Livesay has come under fire in recent months for changing the school's statement of faith.

It originally stated "that the origin of man was by fiat of God in the act of creation as related in the Book of Genesis; that he was created in the image of God; that he sinned and thereby incurred physical and spiritual death[.]"

The statement of faith was changed to say, "We believe that all humanity is descended from Adam and Eve. They are historical persons created by God in a special formative act, and not from previously existing life forms."

Faculty member Salvatore Musumeci told The Times Free Press that he hopes the job losses will prompt the Board of Trustees to act.

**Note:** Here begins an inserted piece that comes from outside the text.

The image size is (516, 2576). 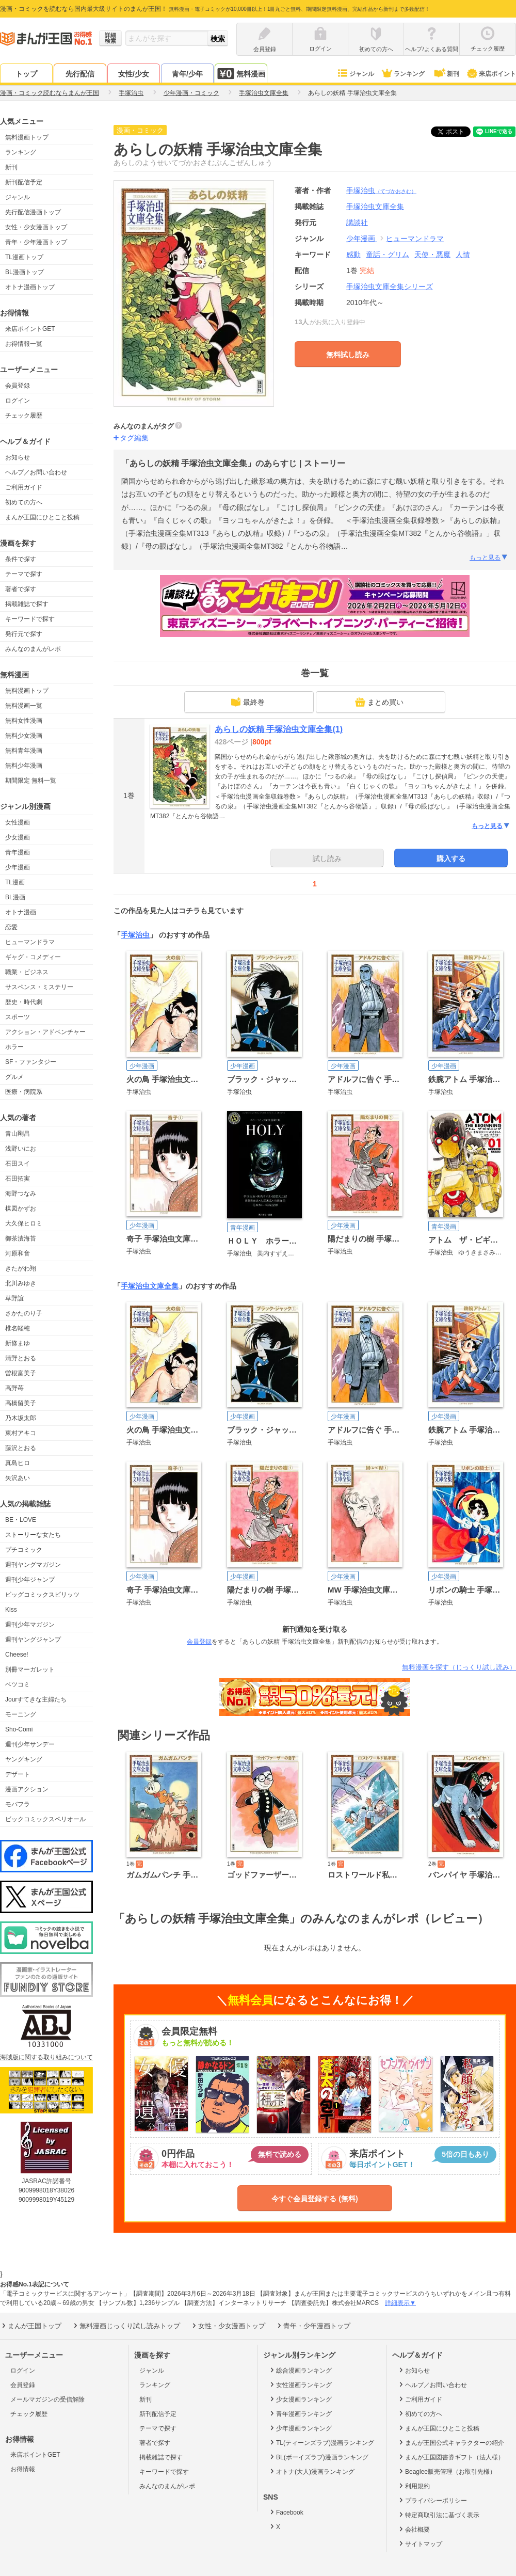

"I think the controversy over the clarification of the statement of belief has effectively taken the focus off of the real issue here, the one expressed by the majority of faculty, which is a disillusionment in the leadership of the school, and a disappointment in the direction we are being taken," Musumeci said. "The financial problems that Bryan is facing are coming to the surface now -- evidenced by layoffs and pay cuts, and loss of retirement contributions -- and many of us feel that the timing of the clarification was deliberately calculated to continue to mask larger financial and leadership issues, to continue the disconnect between the reality and the false front that has been in place for a while."